Ружичка сделал глупое лицо.
- Ну, он же правда какую-то дичь мог бы рассказать. То загадочным образом кончилось горючее во всех катерах, то на пустом месте, в полнейший штиль, образовалась гигантская штормовая волна. А напоследок из воды за ночь выросла скала, а потом бесследно пропала. Нет чтобы прямо сказать - прошляпил троих шестнадцатилетних школьниц, не сумел с ними справиться, даже руководя двумя десятками вооруженных до зубов бойцов. Все бы отнеслись с пониманием.
Он снова ухмыльнулся.
- А может, и нет. Теперь уже не выяснишь.
Балалайка кивнула, словно ожидала услышать что-то в этом роде.
- Что ж, давайте подведем итоги вашей экспедиции... Затопленное судно, координаты которого я дала, вы нашли, после чего осуществили разведку и подтвердили наличие на борту как минимум нескольких тонн золотых изделий, ориентировочную стоимость сейчас даже определить затруднительно, - она задумчиво провела пальцем с ярко-красным маникюром по потемневшим монетам. - С высланными на перехват наемниками справились, надолго, судя по всему, выведя их из игры.
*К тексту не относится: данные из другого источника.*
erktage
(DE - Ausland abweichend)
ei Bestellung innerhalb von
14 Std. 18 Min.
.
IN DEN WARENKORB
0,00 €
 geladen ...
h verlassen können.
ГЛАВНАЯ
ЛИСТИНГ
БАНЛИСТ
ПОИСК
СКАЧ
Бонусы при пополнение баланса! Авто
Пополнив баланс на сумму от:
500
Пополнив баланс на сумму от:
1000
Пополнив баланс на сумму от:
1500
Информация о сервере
Ненароком вскрыли контр-операцию ЦРУ, заинтересованного в присвоении упомянутого затонувшего судна. И напоследок показали всякой криминальной мелочи, что с "Отелем Москва" шутить не стоит... за это, по-видимому, мне нужно поблагодарить непосредственно Александра.
- Служу "Отелю"! - Ружичка невнятно махнул рукой, то ли отдавая честь, то ли выполняя диковинный пионерский салют.
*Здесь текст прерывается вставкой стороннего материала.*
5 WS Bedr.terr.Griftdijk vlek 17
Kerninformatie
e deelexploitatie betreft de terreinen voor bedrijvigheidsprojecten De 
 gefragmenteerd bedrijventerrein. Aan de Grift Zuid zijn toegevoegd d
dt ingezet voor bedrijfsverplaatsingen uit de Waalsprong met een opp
Рассевшийся в кресле тут же Сержант хмыкнул.
- К пустой голове ладонь не прикладывают... - но вообще-то и вправду звучит неплохо. Чуть поменьше паясничал - цены бы тебе не было, парень.
Ружичка жестами показал, что он и рад бы, но не получается.
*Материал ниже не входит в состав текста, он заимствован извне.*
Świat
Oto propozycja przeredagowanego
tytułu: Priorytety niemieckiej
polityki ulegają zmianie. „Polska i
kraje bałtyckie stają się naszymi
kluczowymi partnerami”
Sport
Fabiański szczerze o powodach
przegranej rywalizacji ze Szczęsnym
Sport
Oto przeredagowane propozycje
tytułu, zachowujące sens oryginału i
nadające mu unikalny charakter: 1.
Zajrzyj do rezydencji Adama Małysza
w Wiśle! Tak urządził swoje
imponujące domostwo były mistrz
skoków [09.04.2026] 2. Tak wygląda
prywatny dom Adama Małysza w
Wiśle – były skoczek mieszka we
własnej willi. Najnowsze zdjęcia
- Излишне говорить, что мне понравилось, как вы справились с заданием, - сообщила Балалайка. - Что же касается итоговой оплаты, Датч, ты понимаешь, что пока мы не поднимем "испанца" со дна, сумма вашего гонорара будет плавать. Но плавать она будет в таких цифрах, что тебе наверняка понравится.
- Возражений нет, - коротко ответил очкастый здоровяк. У Сержанта коротко бибикнул телефон, приняв текстовое сообщение, и тот, отчего-то посмурнев, выскользнул за дверь.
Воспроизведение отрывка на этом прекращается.